Bruchko is a fascinating glimpse of a missionary’s firsthand account of contextualizing the Gospel message for a primitive culture. Bruce Olson’s years of ministry experience provide an intriguing story peppered with nail-biting suspense. His book is meant to be an autobiographical account of his life, and to this extent, it succeeds.
Olson gracefully takes the reader through the twists and turns of his missionary adventures. He does not shy away from the unpleasant or unflattering moments, recounting his bouts with severe diarrhea, hepatitis, and parasites. He is also remarkably honest about his impulsive attitude and his often irresponsible actions. Though Olson is the hero of his book, he does not paint a perfect portrait of himself. His self-effacing honesty is refreshing and helps the reader avoid seeing Olson as a super-spiritual saint.
At the same time, Olson does not shy away from relating his strengths in ministry. He describes forthright his talent for mastering different languages and his ability to assimilate into foreign cultures that often required him to associate with people who held opposing viewpoints. He also writes of his ability to overcome his initial distaste for certain Motilone practices.
Olson’s book raises several thought-provoking questions regarding missionary proclamation of the gospel. First, I was left wondering how much time is necessary for assimilation into a culture before gospel proclamation can or should begin. Olson spends years with the Motilone Indians (two-thirds of the book) before he ever begins to witness. Of course, these years are not wasted. Olson is busy learning the tribe’s language and customs. He is adjusting to their food and their way of life. Only once he has completely gained their trust does he attempt to share the gospel, and even then, this takes place when he is prompted by an external circumstance and not his own plan.

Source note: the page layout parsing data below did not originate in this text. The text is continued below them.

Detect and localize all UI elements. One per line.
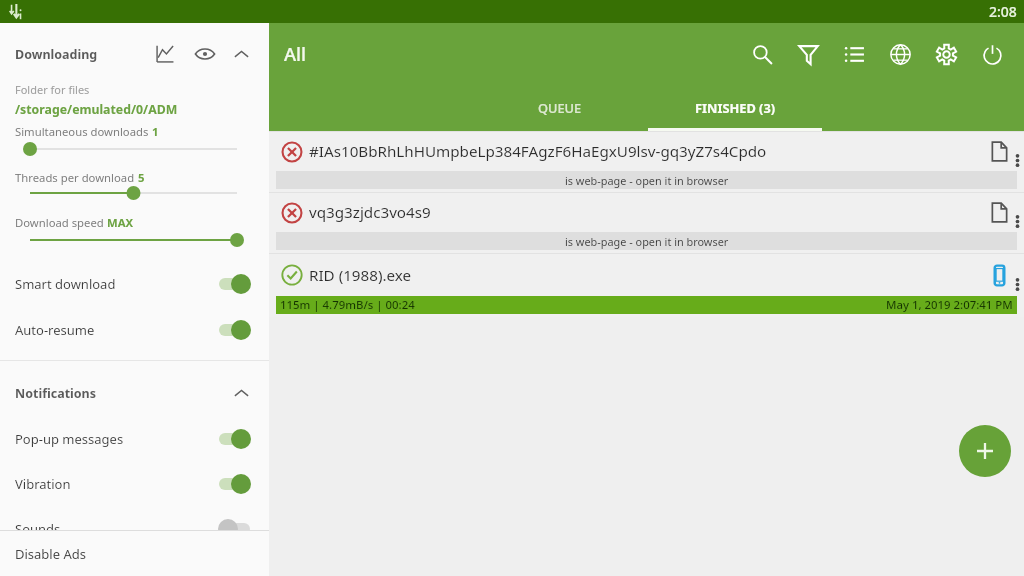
button[interactable]: Preview xyxy=(188,37,222,71)
staticText: Pop-up messages xyxy=(15,430,124,448)
button[interactable]: Add new download xyxy=(959,425,1011,477)
button[interactable] xyxy=(30,140,237,158)
staticText: 2:08 xyxy=(989,2,1017,21)
staticText: 1 xyxy=(152,124,159,139)
staticText: #IAs10BbRhLhHUmpbeLp384FAgzF6HaEgxU9lsv-… xyxy=(309,141,988,162)
staticText: Downloading xyxy=(15,46,98,63)
staticText: Auto-resume xyxy=(15,321,95,339)
button[interactable] xyxy=(30,184,237,202)
button[interactable]: Notifications xyxy=(0,371,269,415)
button[interactable]: Auto-resume xyxy=(0,307,269,353)
button[interactable]: More options xyxy=(1011,254,1024,296)
button[interactable]: More options xyxy=(1011,193,1024,232)
button[interactable]: Collapse notifications xyxy=(224,376,258,410)
staticText: vq3g3zjdc3vo4s9 xyxy=(309,202,988,223)
button[interactable]: Open browser xyxy=(877,31,923,77)
staticText: Threads per download xyxy=(15,170,138,185)
staticText: All xyxy=(284,41,307,66)
staticText: 5 xyxy=(138,170,145,185)
staticText: MAX xyxy=(107,215,134,230)
button[interactable]: Statistics xyxy=(148,37,182,71)
button[interactable]: RID (1988).exe xyxy=(269,253,1024,317)
staticText: Download speed xyxy=(15,215,107,230)
button[interactable]: Settings xyxy=(923,31,969,77)
button[interactable]: Pop-up messages xyxy=(0,416,269,462)
staticText: is web-page - open it in browser xyxy=(565,234,729,249)
button[interactable] xyxy=(30,231,237,249)
button[interactable]: View as list xyxy=(831,31,877,77)
staticText: Folder for files xyxy=(15,82,90,97)
button[interactable]: Search xyxy=(739,31,785,77)
staticText: FINISHED (3) xyxy=(695,99,776,116)
button[interactable]: vq3g3zjdc3vo4s9 xyxy=(269,192,1024,253)
button[interactable]: FINISHED (3) xyxy=(648,84,822,131)
staticText: RID (1988).exe xyxy=(309,265,988,286)
button[interactable]: Exit xyxy=(969,31,1015,77)
button[interactable]: Sounds xyxy=(0,506,269,552)
staticText: Smart download xyxy=(15,275,116,293)
staticText: Notifications xyxy=(15,385,97,402)
staticText: QUEUE xyxy=(538,99,582,116)
staticText: May 1, 2019 2:07:41 PM xyxy=(886,297,1013,313)
staticText: Vibration xyxy=(15,475,71,493)
staticText: Disable Ads xyxy=(15,545,86,563)
button[interactable]: Vibration xyxy=(0,461,269,507)
staticText: /storage/emulated/0/ADM xyxy=(15,101,178,118)
button[interactable]: Collapse downloading xyxy=(224,37,258,71)
button[interactable]: More options xyxy=(1011,132,1024,171)
button[interactable]: Downloading xyxy=(0,32,269,76)
staticText: is web-page - open it in browser xyxy=(565,173,729,188)
button[interactable]: QUEUE xyxy=(472,84,648,131)
staticText: Sounds xyxy=(15,520,61,538)
staticText: 115m | 4.79mB/s | 00:24 xyxy=(280,297,415,313)
button[interactable]: Filter xyxy=(785,31,831,77)
button[interactable]: Smart download xyxy=(0,261,269,307)
staticText: Simultaneous downloads xyxy=(15,124,152,139)
button[interactable]: #IAs10BbRhLhHUmpbeLp384FAgzF6HaEgxU9lsv-… xyxy=(269,131,1024,192)
button[interactable]: Disable Ads xyxy=(0,531,269,576)
button[interactable]: Folder for files xyxy=(0,79,269,119)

The narrative plays out in such a way that one would doubt that the gospel message would have been effective any other way. The way Olson describes his experiences leads one to believe that had Olson not taken those years of preparation, in which he did not share the gospel story, his message would have been misunderstood and rejected by the natives. Is this the biblical picture of evangelism?
I do not call into question the amazing work that the Lord has done through Bruce Olson. It is evident that God used him mightily to reach the Motilones. However, Olson’s fascination with tribal customs and traditions and his reticence to speak the gospel truth during his first few years with the Indians raise concerns. One would assume that a missionary would be eager to share the gospel at the moment he or she feels able to communicate freely within the linguistic and cultural context of service. Olson does not justify those years of silence, and in fact, he raises the same concern himself.

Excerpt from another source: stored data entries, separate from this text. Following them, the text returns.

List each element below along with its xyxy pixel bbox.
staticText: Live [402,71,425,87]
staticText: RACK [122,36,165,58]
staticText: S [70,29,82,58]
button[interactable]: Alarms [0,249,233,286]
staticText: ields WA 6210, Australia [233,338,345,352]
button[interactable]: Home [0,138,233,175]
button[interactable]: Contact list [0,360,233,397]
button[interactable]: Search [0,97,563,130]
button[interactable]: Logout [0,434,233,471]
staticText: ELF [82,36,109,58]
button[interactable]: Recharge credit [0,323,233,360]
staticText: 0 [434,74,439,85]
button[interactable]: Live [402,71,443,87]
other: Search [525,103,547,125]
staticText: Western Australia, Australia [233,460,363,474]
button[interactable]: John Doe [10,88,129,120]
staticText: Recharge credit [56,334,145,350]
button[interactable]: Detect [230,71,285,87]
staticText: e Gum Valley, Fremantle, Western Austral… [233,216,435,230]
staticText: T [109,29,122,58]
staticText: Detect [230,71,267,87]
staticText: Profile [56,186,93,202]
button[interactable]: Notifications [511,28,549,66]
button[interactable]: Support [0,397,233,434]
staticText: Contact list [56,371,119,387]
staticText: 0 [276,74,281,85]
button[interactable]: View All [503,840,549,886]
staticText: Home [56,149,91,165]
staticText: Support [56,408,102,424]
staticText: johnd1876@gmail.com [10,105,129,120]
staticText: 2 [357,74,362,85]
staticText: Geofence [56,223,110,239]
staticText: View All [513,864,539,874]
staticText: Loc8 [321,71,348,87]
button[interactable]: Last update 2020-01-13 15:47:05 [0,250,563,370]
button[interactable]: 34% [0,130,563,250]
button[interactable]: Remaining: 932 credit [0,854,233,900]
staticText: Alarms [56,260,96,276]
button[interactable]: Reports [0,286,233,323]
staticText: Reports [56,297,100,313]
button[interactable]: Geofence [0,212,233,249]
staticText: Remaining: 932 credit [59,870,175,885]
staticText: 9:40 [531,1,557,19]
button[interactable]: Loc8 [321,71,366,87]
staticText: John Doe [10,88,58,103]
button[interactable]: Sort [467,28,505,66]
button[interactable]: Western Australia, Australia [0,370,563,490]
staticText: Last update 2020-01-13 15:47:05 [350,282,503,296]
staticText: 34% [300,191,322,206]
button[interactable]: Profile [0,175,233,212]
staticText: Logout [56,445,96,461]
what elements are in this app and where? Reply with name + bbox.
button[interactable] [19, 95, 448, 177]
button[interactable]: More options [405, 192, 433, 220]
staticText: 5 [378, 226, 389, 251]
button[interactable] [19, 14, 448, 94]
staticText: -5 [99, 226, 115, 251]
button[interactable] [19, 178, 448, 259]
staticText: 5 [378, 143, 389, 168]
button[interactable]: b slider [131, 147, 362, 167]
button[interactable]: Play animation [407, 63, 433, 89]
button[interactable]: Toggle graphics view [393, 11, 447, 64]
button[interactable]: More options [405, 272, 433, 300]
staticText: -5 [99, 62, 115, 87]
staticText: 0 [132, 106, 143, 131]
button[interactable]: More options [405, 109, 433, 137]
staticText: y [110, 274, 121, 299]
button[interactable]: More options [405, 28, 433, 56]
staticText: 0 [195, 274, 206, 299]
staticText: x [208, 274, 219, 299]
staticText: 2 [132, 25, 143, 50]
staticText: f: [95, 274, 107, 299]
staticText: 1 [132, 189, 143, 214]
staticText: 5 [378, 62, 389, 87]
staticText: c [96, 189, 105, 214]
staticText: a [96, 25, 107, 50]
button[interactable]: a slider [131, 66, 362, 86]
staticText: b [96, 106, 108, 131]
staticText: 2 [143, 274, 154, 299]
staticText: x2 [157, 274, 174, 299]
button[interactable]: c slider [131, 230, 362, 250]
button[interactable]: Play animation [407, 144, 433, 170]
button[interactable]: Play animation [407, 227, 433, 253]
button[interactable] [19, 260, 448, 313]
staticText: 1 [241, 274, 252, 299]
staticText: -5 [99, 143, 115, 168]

The second question that arises from Olson’s narrative concerns the nature of the gospel event. The book’s climactic chapter is titled “Jesus the Motilone,” and it recounts Olson’s telling of the gospel story and Bobby’s subsequent conversion. Olson’s contextualization of the gospel message for the primitive Indian tribe is ingenious. He uses Motilone language, myths, fables, and lingo in order to make the message accessible to the people. Olson effectively communicates the theology of the gospel proclamation.

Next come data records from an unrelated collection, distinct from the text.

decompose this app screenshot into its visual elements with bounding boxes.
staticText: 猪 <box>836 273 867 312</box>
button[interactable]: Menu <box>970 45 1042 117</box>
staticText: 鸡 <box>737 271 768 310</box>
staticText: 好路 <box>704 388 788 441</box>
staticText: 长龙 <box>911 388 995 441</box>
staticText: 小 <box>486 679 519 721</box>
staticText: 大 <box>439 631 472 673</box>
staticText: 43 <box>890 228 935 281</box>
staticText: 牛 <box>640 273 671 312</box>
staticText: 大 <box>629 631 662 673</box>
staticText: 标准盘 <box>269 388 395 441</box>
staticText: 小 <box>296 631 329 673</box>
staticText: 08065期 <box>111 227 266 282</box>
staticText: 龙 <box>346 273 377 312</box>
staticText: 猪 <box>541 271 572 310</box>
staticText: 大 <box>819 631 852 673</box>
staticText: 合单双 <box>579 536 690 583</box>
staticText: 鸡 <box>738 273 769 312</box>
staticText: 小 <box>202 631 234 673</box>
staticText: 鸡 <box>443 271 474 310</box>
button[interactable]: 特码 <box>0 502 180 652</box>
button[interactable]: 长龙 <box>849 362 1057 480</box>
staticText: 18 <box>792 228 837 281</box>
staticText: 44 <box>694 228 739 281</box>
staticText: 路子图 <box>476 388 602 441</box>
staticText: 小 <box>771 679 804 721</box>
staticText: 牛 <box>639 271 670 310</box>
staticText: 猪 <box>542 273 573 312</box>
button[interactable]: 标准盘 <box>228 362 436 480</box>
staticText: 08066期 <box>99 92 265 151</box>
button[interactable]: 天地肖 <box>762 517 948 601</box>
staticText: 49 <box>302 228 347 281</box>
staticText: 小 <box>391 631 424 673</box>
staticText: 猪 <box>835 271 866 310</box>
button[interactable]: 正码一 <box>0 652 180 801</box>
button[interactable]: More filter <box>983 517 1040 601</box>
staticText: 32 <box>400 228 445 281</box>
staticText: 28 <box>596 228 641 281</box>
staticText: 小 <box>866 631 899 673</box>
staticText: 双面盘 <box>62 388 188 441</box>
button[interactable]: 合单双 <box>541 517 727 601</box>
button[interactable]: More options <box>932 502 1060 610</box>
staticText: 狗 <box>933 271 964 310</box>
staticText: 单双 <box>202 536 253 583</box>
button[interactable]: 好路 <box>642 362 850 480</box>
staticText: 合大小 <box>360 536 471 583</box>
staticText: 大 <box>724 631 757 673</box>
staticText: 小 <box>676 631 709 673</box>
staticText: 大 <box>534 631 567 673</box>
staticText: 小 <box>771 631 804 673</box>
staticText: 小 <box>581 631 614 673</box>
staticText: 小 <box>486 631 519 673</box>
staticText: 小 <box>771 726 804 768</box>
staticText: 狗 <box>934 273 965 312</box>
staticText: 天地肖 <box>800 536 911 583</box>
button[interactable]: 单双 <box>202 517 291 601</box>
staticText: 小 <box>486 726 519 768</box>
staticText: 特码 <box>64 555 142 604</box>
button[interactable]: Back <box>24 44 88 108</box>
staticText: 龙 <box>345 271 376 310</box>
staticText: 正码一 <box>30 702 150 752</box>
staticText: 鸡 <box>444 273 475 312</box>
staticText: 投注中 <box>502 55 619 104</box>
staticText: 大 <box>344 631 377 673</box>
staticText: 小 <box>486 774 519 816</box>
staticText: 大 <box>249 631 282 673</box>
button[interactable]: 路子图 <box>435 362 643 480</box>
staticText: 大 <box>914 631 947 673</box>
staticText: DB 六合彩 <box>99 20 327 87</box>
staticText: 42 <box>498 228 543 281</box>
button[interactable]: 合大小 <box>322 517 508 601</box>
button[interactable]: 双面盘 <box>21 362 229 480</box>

Yet, missing entirely from the discussion is the historicity of the gospel. Olson revels in the fact that the Motilone Indians picture a Jesus who “had dark skin… wore a G-string and hunted with bows and arrows. Jesus was a Motilone”.
Is this the correct way to share the Gospel? There is no relation of Old Testament history or the Creation and Fall. Olson’s Jesus could have lived in any time in any place and been any nationality. In some sense, it is true that Jesus could have come from anywhere. But He did not. Jesus was a Jew from first-century Israel. In the book, Olson does not correct the misconceptions that the Motilones have of the historical Jesus. Instead, he delights in those misconceptions as evidence of his effective contextualization of the gospel message. This quandary is, at least, partly resolved as Olson eventually translates the Gospel of Mark and Philippians.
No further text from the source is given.